_Problem to work on_: Copy each line below in which the string "Bijou" appears.

_Dataset entries_:
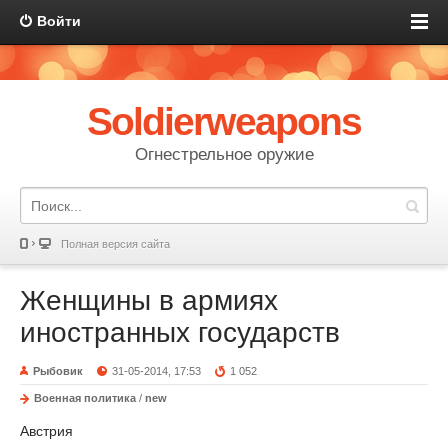
Войти
Soldierweapons
Огнестрельное оружие
Полная версия сайта
Женщины в армиях
иностранных государств
Рыбовик
31-05-2014, 17:53
1 052
Военная политика
/
new
Австрия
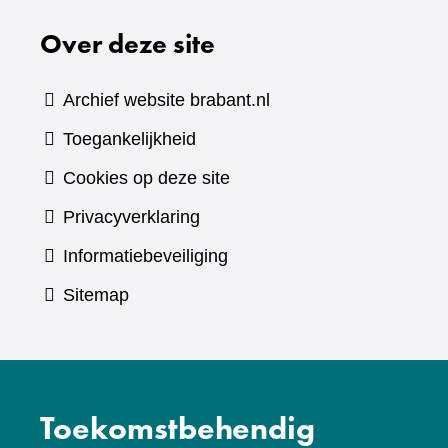
naar
Over deze site
een
andere
website)
Archief website brabant.nl
Toegankelijkheid
Cookies op deze site
Privacyverklaring
Informatiebeveiliging
Sitemap
Toekomstbehendig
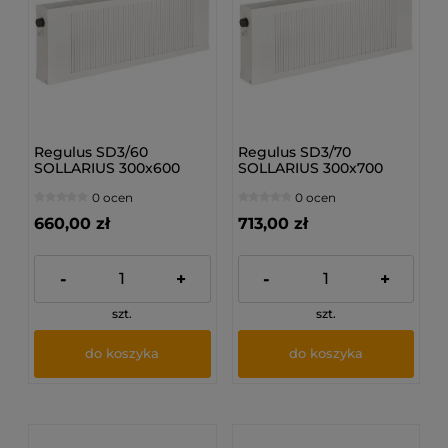
Regulus SD3/60
Regulus SD3/70
SOLLARIUS 300x600
SOLLARIUS 300x700
mm - Grzejnik
mm - Grzejnik
0 ocen
0 ocen
dolnozasilany
dolnozasilany
660,00 zł
713,00 zł
-
+
-
+
szt.
szt.
do koszyka
do koszyka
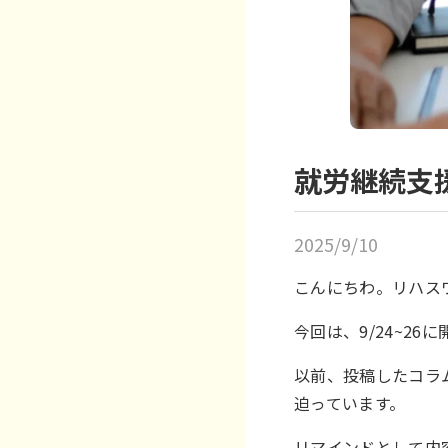
就労継続支
2025/9/10
こんにちわ。リハス
今回は、9/24~2
以前、投稿したコラ
迫っています。
リマインドとして内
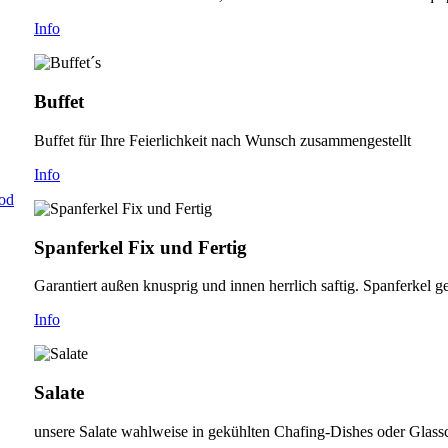
Info
Buffet
Buffet für Ihre Feierlichkeit nach Wunsch zusammengestellt
Info
od
Spanferkel Fix und Fertig
Garantiert außen knusprig und innen herrlich saftig. Spanferkel 
Info
Salate
unsere Salate wahlweise in gekühlten Chafing-Dishes oder Glassc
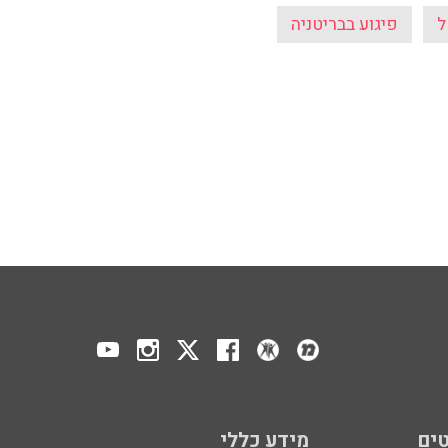
ל
פיגוע בבריטניה
ים
מידע כללי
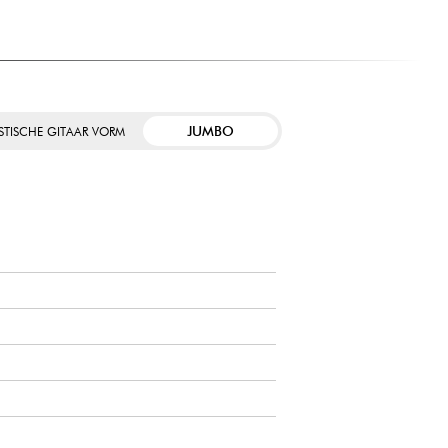
JUMBO
STISCHE GITAAR VORM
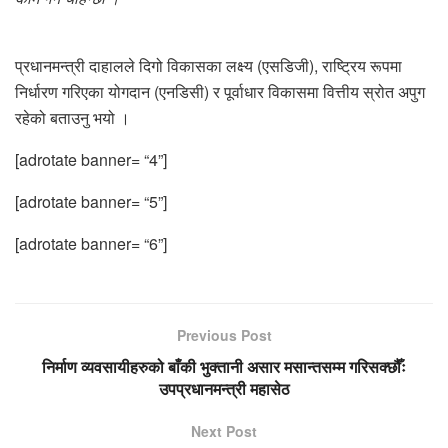
प्रधानमन्त्री दाहालले दिगो विकासका लक्ष्य (एसडिजी), राष्ट्रिय रूपमा
निर्धारण गरिएका योगदान (एनडिसी) र पूर्वाधार विकासमा वित्तीय स्रोत अपुग
रहेको बताउनु भयो ।
[adrotate banner= “4”]
[adrotate banner= “5”]
[adrotate banner= “6”]
Previous Post
निर्माण व्यवसायीहरुको बाँकी भुक्तानी असार मसान्तसम्म गरिसक्छौँः
उपप्रधानमन्त्री महासेठ
Next Post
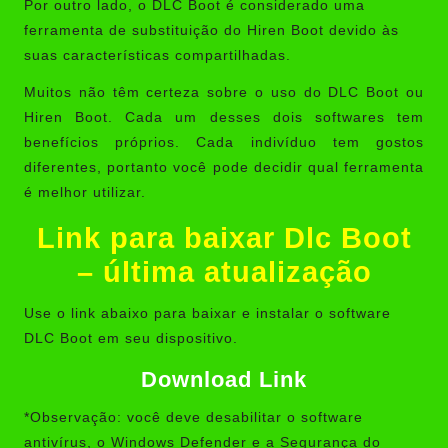
Por outro lado, o DLC Boot é considerado uma
ferramenta de substituição do Hiren Boot devido às
suas características compartilhadas.
Muitos não têm certeza sobre o uso do DLC Boot ou
Hiren Boot. Cada um desses dois softwares tem
benefícios próprios. Cada indivíduo tem gostos
diferentes, portanto você pode decidir qual ferramenta
é melhor utilizar.
Link para baixar Dlc Boot
– última atualização
Use o link abaixo para baixar e instalar o software
DLC Boot em seu dispositivo.
Download Link
*Observação: você deve desabilitar o software
antivírus, o Windows Defender e a Segurança do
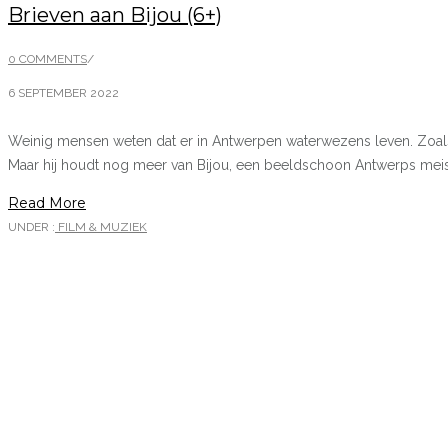
Brieven aan Bijou (6+)
0 COMMENTS
/
6 SEPTEMBER 2022
Weinig mensen weten dat er in Antwerpen waterwezens leven. Zoals 
Maar hij houdt nog meer van Bijou, een beeldschoon Antwerps meisj
Read More
UNDER :
FILM & MUZIEK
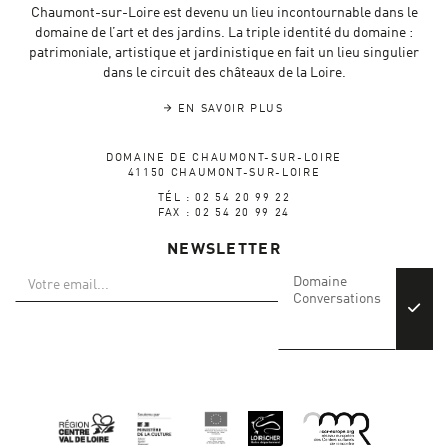
Chaumont-sur-Loire est devenu un lieu incontournable dans le
domaine de l’art et des jardins. La triple identité du domaine :
patrimoniale, artistique et jardinistique en fait un lieu singulier
dans le circuit des châteaux de la Loire.
EN SAVOIR PLUS
DOMAINE DE CHAUMONT-SUR-LOIRE
41150 CHAUMONT-SUR-LOIRE
TÉL : 02 54 20 99 22
FAX : 02 54 20 99 24
NEWSLETTER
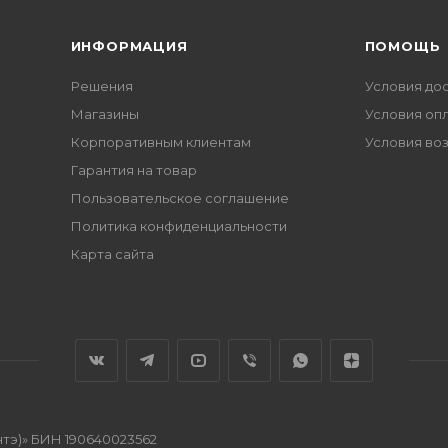
ИНФОРМАЦИЯ
ПОМОЩЬ
Решения
Условия до
Магазины
Условия оп
Корпоративным клиентам
Условия во
Гарантия на товар
Пользовательское соглашение
Политика конфиденциальности
Карта сайта
нтэ)» БИН 190640023562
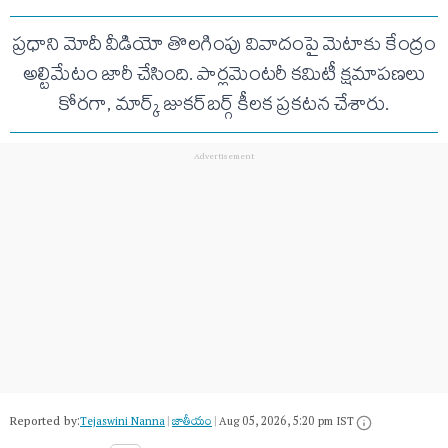
ప్రధాని మోదీ వీడియో తొలగింపు వివాదంపై మెటాకు కేంద్రం
అల్టిమేటం జారీ చేసింది. పార్లమెంటరీ కమిటీ క్షమాపణలు
కోరగా, మార్క్ జుకర్‌బర్గ్ కీలక ప్రకటన చేశారు.
Reported by:
Tejaswini Nanna
|
జాతీయం
|
Aug 05, 2026, 5:20 pm IST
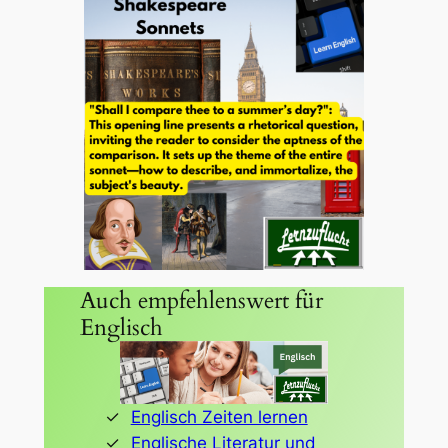
Auch empfehlenswert für
Englisch
Englisch Zeiten lernen
Englische Literatur und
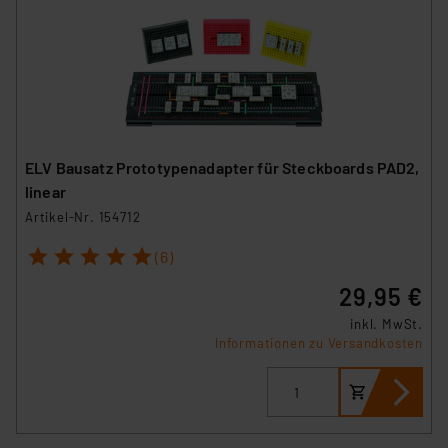
ELV Bausatz Prototypenadapter für Steckboards PAD2,
linear
Artikel-Nr. 154712
1
2
3
4
5
(6)
29,95 €
inkl. MwSt.
Informationen zu Versandkosten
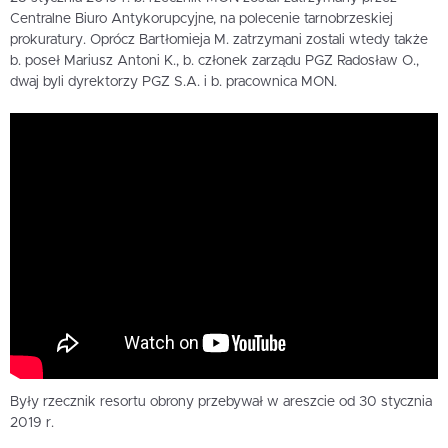
Centralne Biuro Antykorupcyjne, na polecenie tarnobrzeskiej
prokuratury. Oprócz Bartłomieja M. zatrzymani zostali wtedy także
b. poseł Mariusz Antoni K., b. członek zarządu PGZ Radosław O.,
dwaj byli dyrektorzy PGZ S.A. i b. pracownica MON.
Były rzecznik resortu obrony przebywał w areszcie od 30 stycznia
2019 r.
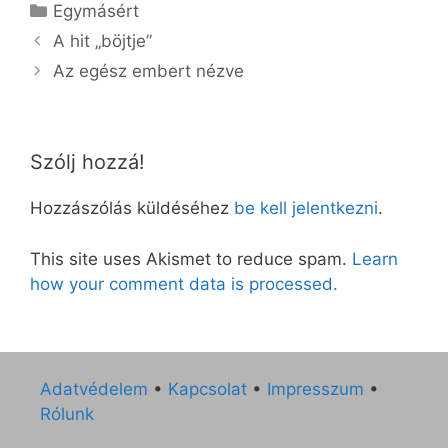
Kategória
Egymásért
A hit „böjtje”
Az egész embert nézve
Szólj hozzá!
Hozzászólás küldéséhez
be kell jelentkezni
.
This site uses Akismet to reduce spam.
Learn
how your comment data is processed.
Adatvédelem
•
Kapcsolat
•
Impresszum
•
Rólunk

_Answer box_:
Brieven aan Bijou (6+)
Maar hij houdt nog meer van Bijou, een beeldschoon Antwerps meisj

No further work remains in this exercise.